The unprecedented speed of rate hikes by central banks has caused the underlying issues across the global banking world with Credit Suisse having to fight hard not to follow Silicon Valley Bank (SIVB US) and Signature Bank (SBNY US) into insolvency.
- the Fed, ECB, and RBA were simply too slow to recognise inflation was permeating through the economy, and their subsequent sledgehammer-style reaction has arguably been even more embarrassing – the exact damages are still not 100% clear.
- It’s hard to imagine central banks will keep hiking in the coming months and risk compounding the already scary damage to the financial sector, logic says sit back for at least a few months and evaluate the fallout in consumer confidence.
MM remains fairly comfortable that the regulators will end the current panic sooner rather than later although that doesn’t mean the banks are a “screaming buy” they are likely to take time to regain investors’ full confidence – people love to knock the Australian banks but its times like now where we should feel blessed by their strength and stability.
- The Fed, FDIC, ECB, Warren Buffett, UBS, etc are all looking to regain market stability &/or benefit from the current volatility, at MM we believe they will ultimately be successful.

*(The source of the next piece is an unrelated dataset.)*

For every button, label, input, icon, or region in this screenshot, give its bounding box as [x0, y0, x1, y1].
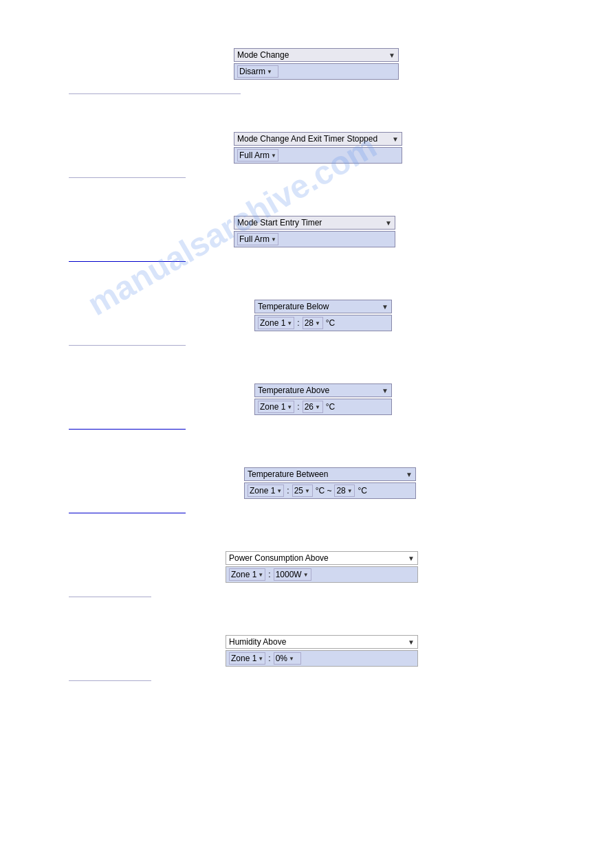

At this stage, MM believes we are witnessing a washout of a few badly run and overleveraged global banks but by definition when this purge is complete, which might even be early this week following the purchase of Credit Suisse by UBS, we expect stability will return and the quality banks that have been caught up in the sectors sell-off will bounce but it’s unlikely MM will go to market weight, let alone overweight, in the foreseeable future simply because the pullback by Australian banks has been very controlled.
- The risk/reward is finally looking attractive for the US S&P500 regional banks after they’ve tumbled almost 60%.
- Markets should bounce this morning but confidence is a tough beast to forecast and volatility is unlikely to vanish in just 24 hours as stocks look for a new level of equilibrium.